1.Onderzoek op de terechtzitting

Gelet is op het onderzoek op de terechtzitting van 12 september 2017, 20 februari 2018 en 3 juli 2018.

2.Tenlastelegging

Aan de verdachte is ten laste gelegd hetgeen is vermeld in de dagvaarding. De tekst van de tenlastelegging is als bijlage I aan dit vonnis gehecht.

3.Eis officier van justitie

De officieren van justitie mrs. J.F. de Boer en J.B. Haneveld, hierna: de officier van justitie, hebben gevorderd:
  • bewezenverklaring van het ten laste gelegde;
  • veroordeling van de verdachte tot een gevangenisstraf voor de duur van 6 jaar met een bevel tot gevangenneming van de verdachte.

4.Aanwezigheidsrecht

De verdachte is op geen van de terechtzittingen verschenen. De vraag is of de zaak buiten zijn aanwezigheid kan worden afgedaan.
De rechtbank stelt voorop dat het aanwezigheidsrecht één van de meest fundamentele rechten van een verdachte is, dat valt binnen het in artikel 6 van het Europees Verdrag tot bescherming van de rechten van de mens en de fundamentele vrijheden (EVRM) verankerde recht op een eerlijk proces.

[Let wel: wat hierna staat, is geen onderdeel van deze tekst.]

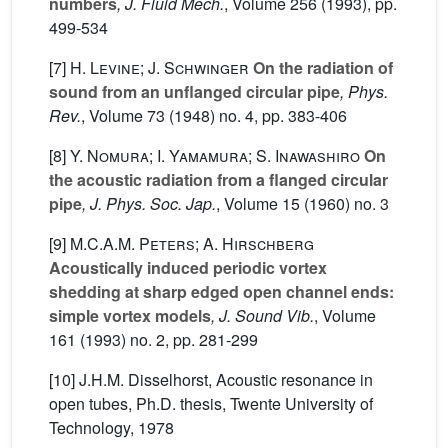
numbers
, J. Fluid Mech.
, Volume 256
(1993), pp.
499-534
[7]
H. Levine; J. Schwinger
On the radiation of
sound from an unflanged circular pipe
, Phys.
Rev.
, Volume 73
(1948) no. 4, pp. 383-406
[8]
Y. Nomura; I. Yamamura; S. Inawashiro
On
the acoustic radiation from a flanged circular
pipe
, J. Phys. Soc. Jap.
, Volume 15
(1960) no. 3
[9]
M.C.A.M. Peters; A. Hirschberg
Acoustically induced periodic vortex
shedding at sharp edged open channel ends:
simple vortex models
, J. Sound Vib.
, Volume
161
(1993) no. 2, pp. 281-299
[10] J.H.M. Disselhorst, Acoustic resonance in
open tubes, Ph.D. thesis, Twente University of
Technology, 1978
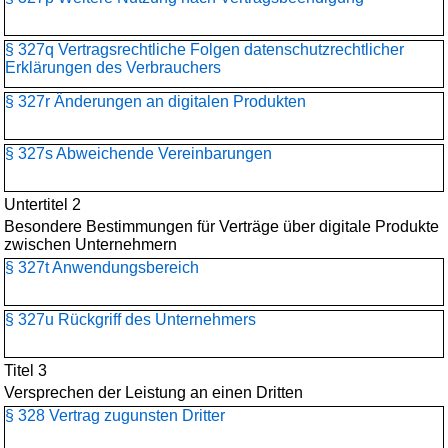
§ 327q Vertragsrechtliche Folgen datenschutzrechtlicher
Erklärungen des Verbrauchers
§ 327r Änderungen an digitalen Produkten
§ 327s Abweichende Vereinbarungen
Untertitel 2
Besondere Bestimmungen für Verträge über digitale Produkte
zwischen Unternehmern
§ 327t Anwendungsbereich
§ 327u Rückgriff des Unternehmers
Titel 3
Versprechen der Leistung an einen Dritten
§ 328 Vertrag zugunsten Dritter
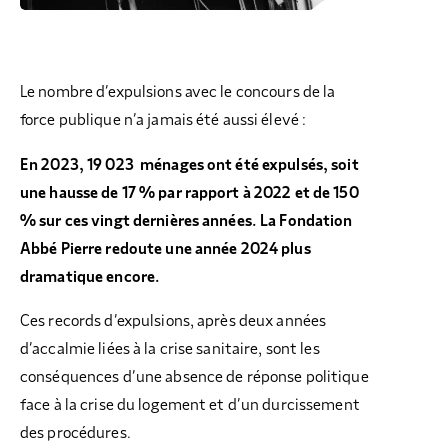
Le nombre d’expulsions avec le concours de la
force publique n’a jamais été aussi élevé :
En 2023, 19 023 ménages ont été expulsés, soit
une hausse de 17 % par rapport à 2022 et de 150
% sur ces vingt dernières années. La Fondation
Abbé Pierre redoute une année 2024 plus
dramatique encore.
Ces records d’expulsions, après deux années
d’accalmie liées à la crise sanitaire, sont les
conséquences d’une absence de réponse politique
face à la crise du logement et d’un durcissement
des procédures.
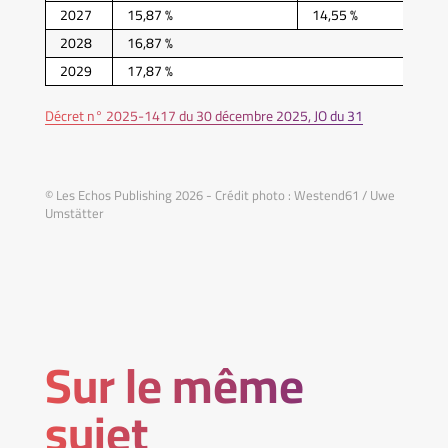
2027
15,87 %
14,55 %
2028
16,87 %
2029
17,87 %
Décret n° 2025-1417 du 30 décembre 2025, JO du 31
© Les Echos Publishing 2026 - Crédit photo : Westend61 / Uwe
Umstätter
Sur le même
sujet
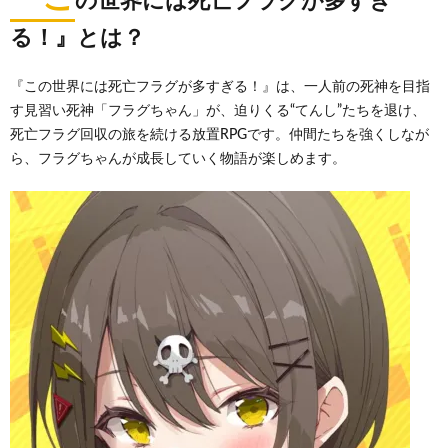
の世界には死亡フラグが多すぎ
る！』とは？
『この世界には死亡フラグが多すぎる！』は、一人前の死神を目指
す見習い死神「フラグちゃん」が、迫りくる“てんし”たちを退け、
死亡フラグ回収の旅を続ける放置RPGです。仲間たちを強くしなが
ら、フラグちゃんが成長していく物語が楽しめます。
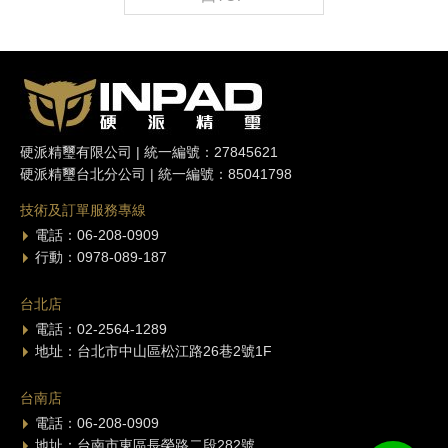
硬派精璽有限公司 | 統一編號：27845621
硬派精璽台北分公司 | 統一編號：85041798
技術及訂單服務專線
電話：06-208-0909
行動：0978-089-187
台北店
電話：02-2564-1289
地址：台北市中山區松江路26巷2號1F
台南店
電話：06-208-0909
地址：台南市東區長榮路二段282號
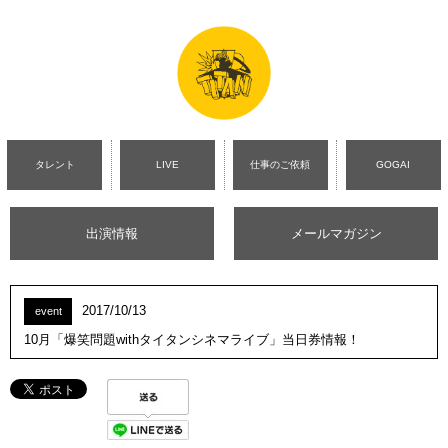
タレント
LIVE
仕事のご依頼
GOGAI
出演情報
メールマガジン
2017/10/13
event
10月「爆笑問題withタイタンシネマライブ」当日券情報！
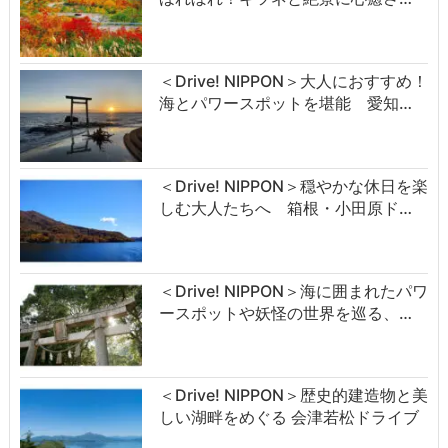
＜Drive! NIPPON＞大人におすすめ！
海とパワースポットを堪能 愛知…
＜Drive! NIPPON＞穏やかな休日を楽
しむ大人たちへ 箱根・小田原ド…
＜Drive! NIPPON＞海に囲まれたパワ
ースポットや妖怪の世界を巡る、…
＜Drive! NIPPON＞歴史的建造物と美
しい湖畔をめぐる 会津若松ドライブ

Uitgangspunt is dan ook dat zoveel mogelijk in het werk wordt gesteld om de verdachte ter terechtzitting aanwezig te laten zijn. Zeker indien de verdachte heeft aangegeven bij zijn berechting aanwezig te willen zijn of wanneer hij (in het buitenland) is gedetineerd, kunnen belangen van slachtoffers of het algemene belang van een berechting binnen redelijke termijn niet opwegen tegen het aanwezigheidsrecht, ook niet als de verdachte wel aanwezig is geweest bij een eerdere procedure (EHRM 14 februari 2017, appl. no. 30749/12, Hokkeling v. The Netherlands, r.o. 62).
Toch behoort berechting buiten aanwezigheid van de verdachte tot de mogelijkheden. Uit de jurisprudentie van het Europese Hof voor de Rechten van de Mens valt, kort samengevat, af te leiden dat een berechting buiten de aanwezigheid van de verdachte niet in strijd is met artikel 6 van het EVRM indien de verdachte ondubbelzinnig afstand heeft gedaan van zijn aanwezigheidsrecht dan wel zich onttrekt aan berechting. In dat laatste geval is in elk geval wel vereist dat de verdachte op de hoogte is van de tegen hem ingestelde strafvervolging en de autoriteiten zich in het bijzonder hebben ingespannen om de verdachte op de hoogte te brengen van de lopende procedure.
De rechtbank oordeelt als volgt.
De verdachte heeft geen afstand gedaan van zijn aanwezigheidsrecht. De rechtbank kan niet met voldoende mate van zekerheid vast stellen dat de verdachte op de hoogte is van de tegen hem ingestelde strafzaak, zodat niet gezegd kan worden dat hij zich heeft onttrokken aan zijn berechting. De vraag die vervolgens rijst, is of zich een situatie voordoet die gelijk te stellen is aan een onttrekking aan berechting.
Indien, zoals naar Nederlands recht, berechting buiten aanwezigheid van de verdachte mogelijk is, zal in het uiterste geval moeten worden aanvaard dat een strafgeding buiten aanwezigheid van de verdachte wordt gevoerd, ook als niet vast staat dat de verdachte van het bestaan van het geding op de hoogte is. Die consequentie wordt in elk geval aanvaard als de verdachte, die mede door eigen toedoen onvindbaar is, voldoende mogelijkheden zijn geboden om bij zijn strafzaak aanwezig te zijn, omdat andere, zwaarwegende belangen de doorslag geven. Daarbij kan worden gedacht aan het belang dat de samenleving heeft bij openbare berechting binnen redelijke termijn en aan belangen van slachtoffers, familieleden van de verdachte of anderen.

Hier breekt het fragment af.